What’s really happening in the brains of new parents?
When my husband and I found out we were pregnant, we were showered with encouragement. The “Congratulations!” were mixed with comments like “Your life is over”, or “Everything will change” (in some creepy horror movie narrators voice) leaving me feeling a little apprehensive about the baby growing inside me.
All of that apprehension and fear, flew out the window the moment we laid eyes on our son for the first time.
A learning experience
“Everything will be different”. This statement seemed so “final” before the birth of our son, but after he arrived…I got it. Everything is different but that’s ok! Routine gets tossed out the window, and expectations are completely bashed, but the change is a good thing! Your new family unit gets the opportunity to grow closer together in just trying to learn to survive with each other. That experience alone grows your love for each other.
An innate experience
Falling in love with our child was a lot different than falling in love with my husband. With my husband, it was more of a growing process. However, with my son, it was as though a flower bloomed that had been growing in me all along. Of course, everyone’s experience is different (postpartum anxiety and depression, birth experience, past trauma, etc) but I think all parents can agree that loving your child is an indescribable, natural experience. That doesn’t mean that its easy, but it’s something that comes naturally…and there is a natural, biological reason for that!
A biological experience
In the past few years, there has been an increased interest in gaining knowledge about the biochemical side of pregnancy and parenthood. According to maternal brain researcher Pilyoung Kim, “…new mothers experience many changes in regions of the brain involved in emotional regulation”. This includes specifically the amygdala, which helps drive emotional reactions as well as process memories. Although it happens differently, fathers also experience similar brain changes, the major difference being that these process occurs as fathers involve themselves in caregiving. In summary, the biochemical process as well as the act of caring for your new baby forges new pathways in our brains; therefore, becoming a parent truly changes you.
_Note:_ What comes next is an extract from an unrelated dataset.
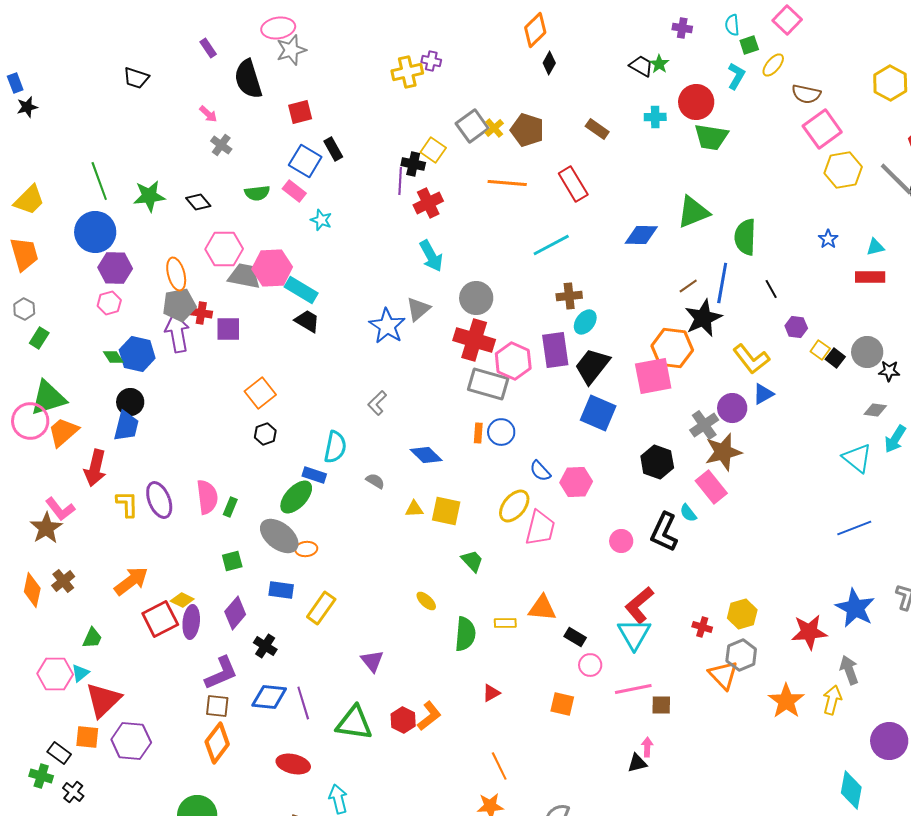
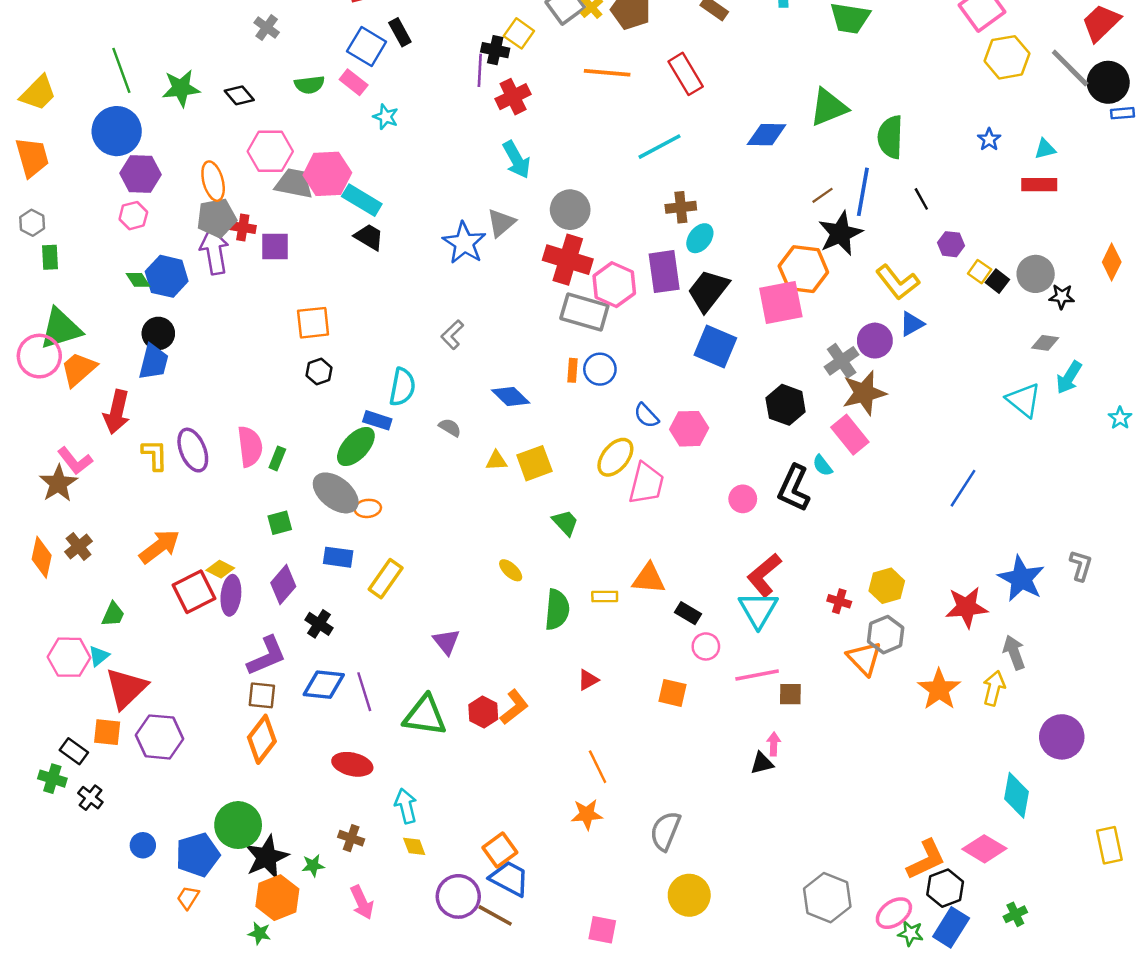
green rectangle: (39, 338) -> (50, 257), turned -35
orange square: (260, 393) -> (313, 323), turned 32
yellow square: (446, 511) -> (534, 463), turned -32
blue line: (854, 528) -> (963, 488), moved, turned -36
Becoming new parents is hard. But it is also one of the most rewarding experiences I have yet to have in my life. Loving my son every day looks different, and sometimes it isn’t pretty. However, I think its far from coincidence that our brains react chemically in the same way when we fall in love and when we become parents. Whether biological, or learned, falling in love with our children is an experience like no other.
While it is a wonderful feeling, it’s ok to admit if you are having a difficult time. Don’t give up hope. With a little bit of counseling and perspective change, you too can begin to enjoy parenthood, even with the immense amount of poopy diapers. Give us a call at 832-421-8714 or email us to make an appointment.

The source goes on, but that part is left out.